Python 3中for循环的数据类型和文档

Question

I am very confused about the data types and UTF-8 encoding. 我对数据类型和UTF-8编码感到困惑。 What is actually happening under the hood? 实际情况是什么？ I am reading a messy JSON data without delimiters in Python 3 (data has Japanese/Chinese characters time to time). 我正在Python 3中读取不带分隔符的凌乱JSON数据（数据有时会包含日语/中文字符）。

I am reading in the data: 我正在读取数据：

url = "http://localhost:8001"
data = urllib.request.urlopen(url).read()
type(data)

And it returns bytes at the moment 它现在返回字节

Then I want to read it letter by letter 然后我想逐字阅读

for letter in data:
    type(letter)

It returns me that letter is an integer right now. 它返回我字母现在是整数。 Why it was a byte and now it is an integer? 为什么是一个字节，现在是整数？ PS I understand that the integer that I am getting represents a decimal representation of the character. PS我知道我得到的整数表示字符的十进制表示形式。 But this jumping back and forth makes me confused. 但是这种来回跳跃让我感到困惑。

PS I also couldn't find official documentation for for-loop.
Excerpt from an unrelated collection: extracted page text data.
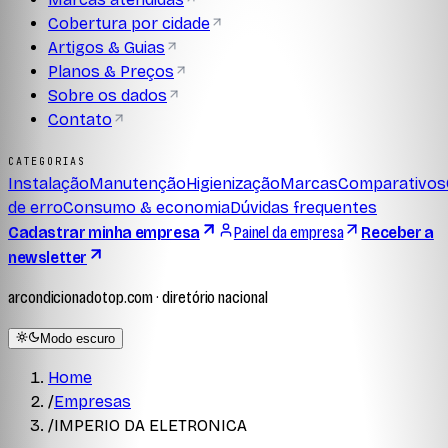
Cobertura por cidade
Artigos & Guias
Planos & Preços
Sobre os dados
Contato
CATEGORIAS
Instalação
Manutenção
Higienização
Marcas
Comparativos
de erro
Consumo & economia
Dúvidas frequentes
Cadastrar minha empresa
Painel da empresa
Receber a
newsletter
arcondicionadotop.com · diretório nacional
Modo escuro
Home
/
Empresas
/
IMPERIO DA ELETRONICA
PS我也找不到for循环的官方文档。 Is there one? 有一个吗？

Thank you. 谢谢。

Answer 1

Decoding the data as Padraic Cunningham suggested should work: 按照Padraic Cunningham的建议解码数据应该可以：

data = urllib.request.urlopen(url).read().decode("utf-8")

You also asked for the official documentatio for the for-loop. 您还要求for循环的正式文档。 I'm not sure if you refer to this or you are talking about the iteration behaviour of data . 我不确定您是否提及此信息，还是在谈论data的迭代行为。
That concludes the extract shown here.